**Action item:** Find every line in the records below that contains "scrollbar", and copy it.

Dataset entries
◇ ◇ ◇ ◇

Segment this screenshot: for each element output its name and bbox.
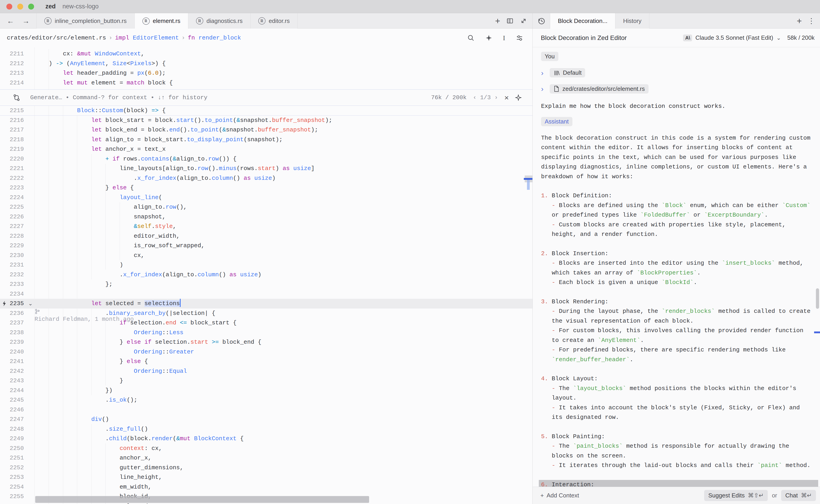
line-number[interactable]: 2244 <box>0 386 35 395</box>
line-number[interactable]: 2247 <box>0 415 35 424</box>
line-number[interactable]: 2219 <box>0 144 35 154</box>
tab-editor-rs[interactable]: Reditor.rs <box>250 13 298 29</box>
code-line[interactable]: 2236 .binary_search_by(|selection| { <box>0 309 533 318</box>
code-line[interactable]: 2232 .x_for_index(align_to.column() as u… <box>0 270 533 280</box>
code-line[interactable]: 2248 .size_full() <box>0 424 533 434</box>
code-line[interactable]: 2223 } else { <box>0 183 533 193</box>
line-number[interactable]: 2231 <box>0 260 35 270</box>
line-number[interactable]: 2215 <box>0 106 35 115</box>
code-line[interactable]: 2240 Ordering::Greater <box>0 347 533 357</box>
line-number[interactable]: 2238 <box>0 328 35 338</box>
code-line[interactable]: 2222 .x_for_index(align_to.column() as u… <box>0 173 533 183</box>
sparkle-icon[interactable] <box>515 94 522 101</box>
code-line[interactable]: 2244 }) <box>0 386 533 395</box>
code-line[interactable]: 2220 + if rows.contains(&align_to.row())… <box>0 154 533 164</box>
close-window-button[interactable] <box>6 4 12 10</box>
line-number[interactable]: 2246 <box>0 405 35 415</box>
user-message[interactable]: Explain me how the block decoration cons… <box>541 101 814 111</box>
line-number[interactable]: 2214 <box>0 78 35 88</box>
code-line[interactable]: 2233 }; <box>0 279 533 289</box>
code-line[interactable]: 2250 context: cx, <box>0 444 533 453</box>
prev-icon[interactable]: ‹ <box>473 94 477 101</box>
panel-scrollbar[interactable] <box>816 288 819 309</box>
code-line[interactable]: 2243 } <box>0 376 533 386</box>
line-number[interactable]: 2224 <box>0 193 35 203</box>
line-number[interactable]: 2232 <box>0 270 35 280</box>
project-name[interactable]: new-css-logo <box>62 3 99 10</box>
line-number[interactable]: 2221 <box>0 164 35 173</box>
line-number[interactable]: 2234 <box>0 289 35 299</box>
editor-settings-icon[interactable] <box>516 34 523 42</box>
code-line[interactable]: 2238 Ordering::Less <box>0 328 533 338</box>
code-line[interactable]: 2219 let anchor_x = text_x <box>0 144 533 154</box>
line-number[interactable]: 2217 <box>0 125 35 135</box>
line-number[interactable]: 2245 <box>0 395 35 405</box>
conversation-body[interactable]: You ›Default›zed/crates/editor/src/eleme… <box>533 47 820 487</box>
line-number[interactable]: 2242 <box>0 366 35 376</box>
line-number[interactable]: 2229 <box>0 241 35 251</box>
model-swap-icon[interactable] <box>12 94 21 102</box>
add-context-button[interactable]: + Add Context <box>540 492 579 499</box>
fold-chevron-icon[interactable]: ⌄ <box>28 299 33 309</box>
code-line[interactable]: 2218 let align_to = block_start.to_displ… <box>0 135 533 145</box>
line-number[interactable]: 2227 <box>0 222 35 231</box>
chevron-right-icon[interactable]: › <box>541 84 545 94</box>
code-line[interactable]: 2251 anchor_x, <box>0 453 533 463</box>
assistant-history-icon[interactable] <box>533 13 550 29</box>
code-line[interactable]: 2212 ) -> (AnyElement, Size<Pixels>) { <box>0 59 533 69</box>
minimize-window-button[interactable] <box>17 4 23 10</box>
code-line[interactable]: 2247 div() <box>0 415 533 424</box>
line-number[interactable]: 2251 <box>0 453 35 463</box>
line-number[interactable]: 2216 <box>0 116 35 125</box>
code-line[interactable]: 2226 snapshot, <box>0 212 533 222</box>
expand-pane-icon[interactable] <box>520 17 528 25</box>
line-number[interactable]: 2230 <box>0 251 35 260</box>
line-number[interactable]: 2255 <box>0 492 35 502</box>
line-number[interactable]: 2248 <box>0 424 35 434</box>
line-number[interactable]: 2252 <box>0 463 35 473</box>
line-number[interactable]: 2237 <box>0 318 35 328</box>
code-line[interactable]: 2234 <box>0 289 533 299</box>
line-number[interactable]: 2222 <box>0 173 35 183</box>
code-line[interactable]: 2228 editor_width, <box>0 231 533 241</box>
line-number[interactable]: 2235⌄ <box>0 299 35 309</box>
code-line[interactable]: 2246 <box>0 405 533 415</box>
code-line[interactable]: 2225 align_to.row(), <box>0 202 533 212</box>
code-line[interactable]: 2221 line_layouts[align_to.row().minus(r… <box>0 164 533 173</box>
text-cursor-icon[interactable]: I <box>503 34 505 42</box>
code-line[interactable]: 2214 let mut element = match block { <box>0 78 533 88</box>
code-line[interactable]: 2253 line_height, <box>0 472 533 482</box>
tab-diagnostics-rs[interactable]: Rdiagnostics.rs <box>188 13 250 29</box>
code-editor[interactable]: 2211 cx: &mut WindowContext,2212 ) -> (A… <box>0 47 533 504</box>
next-icon[interactable]: › <box>495 94 498 101</box>
line-number[interactable]: 2243 <box>0 376 35 386</box>
code-line[interactable]: 2230 cx, <box>0 251 533 260</box>
code-line[interactable]: 2216 let block_start = block.start().to_… <box>0 116 533 125</box>
tab-inline-completion-button-rs[interactable]: Rinline_completion_button.rs <box>36 13 135 29</box>
inline-assist-icon[interactable] <box>485 34 493 42</box>
close-icon[interactable]: × <box>504 93 509 102</box>
code-line[interactable]: 2239 } else if selection.start >= block_… <box>0 337 533 347</box>
suggest-edits-button[interactable]: Suggest Edits ⌘⇧↵ <box>704 490 768 501</box>
line-number[interactable]: 2218 <box>0 135 35 145</box>
new-chat-icon[interactable]: + <box>797 17 802 25</box>
split-pane-icon[interactable] <box>506 17 514 25</box>
code-line[interactable]: 2217 let block_end = block.end().to_poin… <box>0 125 533 135</box>
role-badge-assistant[interactable]: Assistant <box>541 117 573 126</box>
line-number[interactable]: 2213 <box>0 68 35 78</box>
inline-assist-bolt-icon[interactable] <box>1 300 7 307</box>
code-line[interactable]: 2242 Ordering::Equal <box>0 366 533 376</box>
inline-assistant-bar[interactable]: Generate… • Command-? for context • ↓↑ f… <box>0 89 533 106</box>
line-number[interactable]: 2250 <box>0 444 35 453</box>
new-file-icon[interactable]: + <box>495 17 500 25</box>
line-number[interactable]: 2220 <box>0 154 35 164</box>
model-selector[interactable]: A\ Claude 3.5 Sonnet (Fast Edit) ⌄ <box>683 34 781 41</box>
line-number[interactable]: 2254 <box>0 482 35 492</box>
horizontal-scrollbar[interactable] <box>35 496 369 503</box>
line-number[interactable]: 2249 <box>0 434 35 444</box>
conversation-title[interactable]: Block Decoration in Zed Editor <box>541 34 627 42</box>
code-line[interactable]: 2211 cx: &mut WindowContext, <box>0 49 533 59</box>
line-number[interactable]: 2223 <box>0 183 35 193</box>
forward-icon[interactable]: → <box>22 17 30 25</box>
code-line[interactable]: 2213 let header_padding = px(6.0); <box>0 68 533 78</box>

◇ ◇ ◇ ◇

**Result of the task:**
panel-scrollbar[interactable] <box>816 288 819 309</box>
horizontal-scrollbar[interactable] <box>35 496 369 503</box>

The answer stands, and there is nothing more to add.